As some act of insanity, ConocoPhillips will buy Permian-focused driller Concho Resources for $9.7 billion, the largest shale deal this year. The low-premium, all-stock deal comes as many U.S. shale companies have been mired in losses due to weak crude prices and, unlike in past downturns, have struggled to raise new capital to restructure heavy debts.
The fifth-largest producer by volume in the Permian, Concho pumps about 319,000 bpd, from wells spread across more than half a million acres.
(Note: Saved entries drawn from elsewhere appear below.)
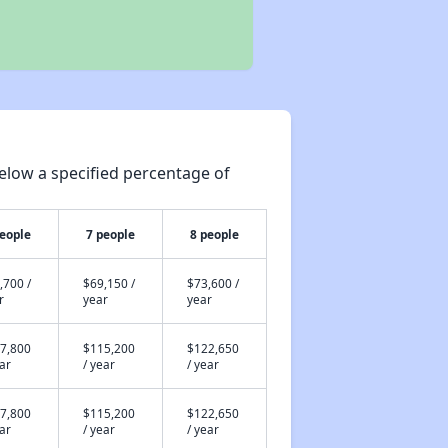
elow a specified percentage of
people
7 people
8 people
,700 /
$69,150 /
$73,600 /
r
year
year
7,800
$115,200
$122,650
ear
/ year
/ year
7,800
$115,200
$122,650
ear
/ year
/ year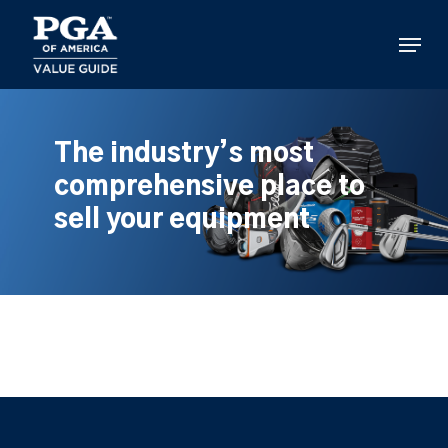
Skip
to
Menu
main
content
The industry’s most
comprehensive place to
sell your equipment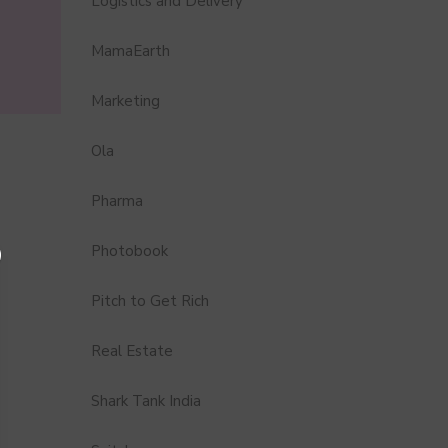
Logistics and Delivery
MamaEarth
Marketing
Ola
Pharma
Photobook
Pitch to Get Rich
Real Estate
Shark Tank India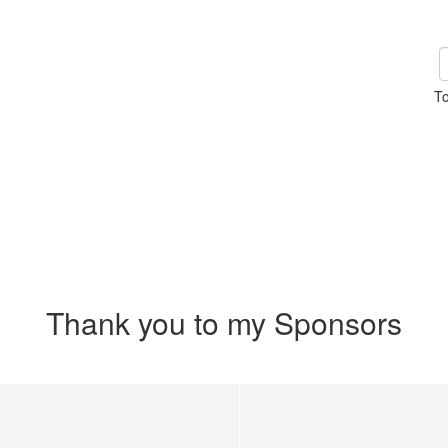
To
Thank you to my Sponsors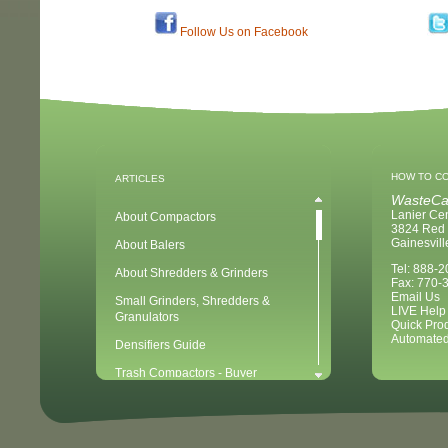
Follow Us on Facebook
HOW TO C
ARTICLES
WasteCa
Lanier Ce
About Compactors
3824 Red 
Gainesvil
About Balers
Tel: 888-
About Shredders & Grinders
Fax: 770-
Email Us
Small Grinders, Shredders &
LIVE Help
Granulators
Quick Pro
Automated
Densifiers Guide
Trash Compactors - Buyer
Considerations & Tips
Compactors & Waste Equipment for
Newbies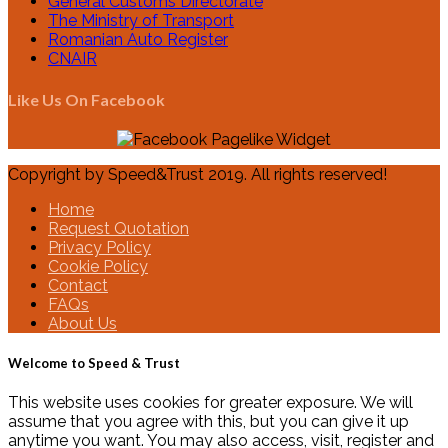
General Customs Directorate
The Ministry of Transport
Romanian Auto Register
CNAIR
Like Us On Facebook
Copyright by Speed&Trust 2019. All rights reserved!
Home
Request Quotation
Privacy Policy
Cookie Policy
Contact
FAQs
About Us
Welcome to Speed & Trust
This website uses cookies for greater exposure. We will
assume that you agree with this, but you can give it up
anytime you want. You may also access, visit, register and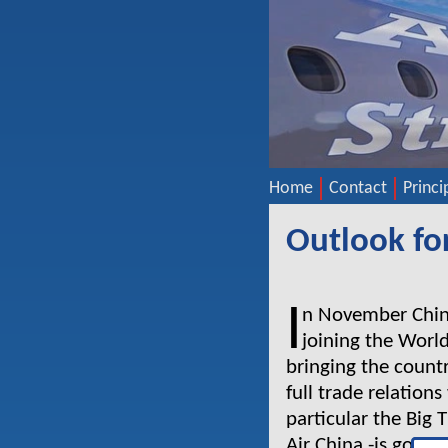
Home
Contact
Princi
Outlook for
I
n November China
joining the Worl
bringing the count
full trade relations
particular the Big
Air China -is going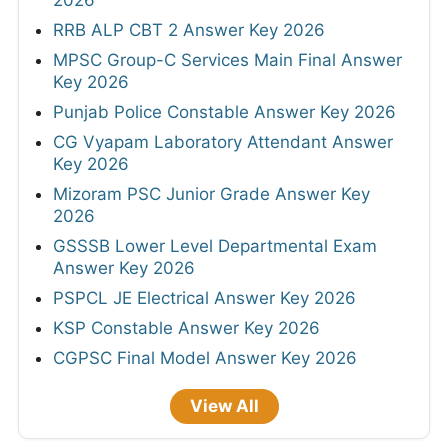
2026
RRB ALP CBT 2 Answer Key 2026
MPSC Group-C Services Main Final Answer
Key 2026
Punjab Police Constable Answer Key 2026
CG Vyapam Laboratory Attendant Answer
Key 2026
Mizoram PSC Junior Grade Answer Key
2026
GSSSB Lower Level Departmental Exam
Answer Key 2026
PSPCL JE Electrical Answer Key 2026
KSP Constable Answer Key 2026
CGPSC Final Model Answer Key 2026
View All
Conoco is a major producer in two other U.S. shale fields, but pumps about 50,000 bpd in the Permian.
“Concho has been on the short list of big Permian companies attracting interest due to its large production, vast acreage and relatively low debt,” said Andrew Dittmar, M&A analyst at consultancy Enverus.
The deal values Concho at $49.30 per share, 1.4% above Friday’s close, and continues a trend of all-stock, low premium combinations, including the WPX Energy-Devon merger and Chevron’s purchase of Noble Energy.
ConocoPhillips said the premium was 15% based on Concho’s price on Oct. 13, before news reports on the deal talks surfaced.
Concho had $3.9 billion in long-term debt at the end of June, and has not posted an annual profit since 2018. Its second-quarter loss was $435 million, wider than a loss of $97 million a year earlier.
The combined company will hold about 23 billion barrels of oil equivalent resources with an average cost of supply of below $30 per barrel of U.S. West Texas Intermediate crude, Conoco said.
Concho shareholders will receive 1.46 shares of ConocoPhillips for each share held.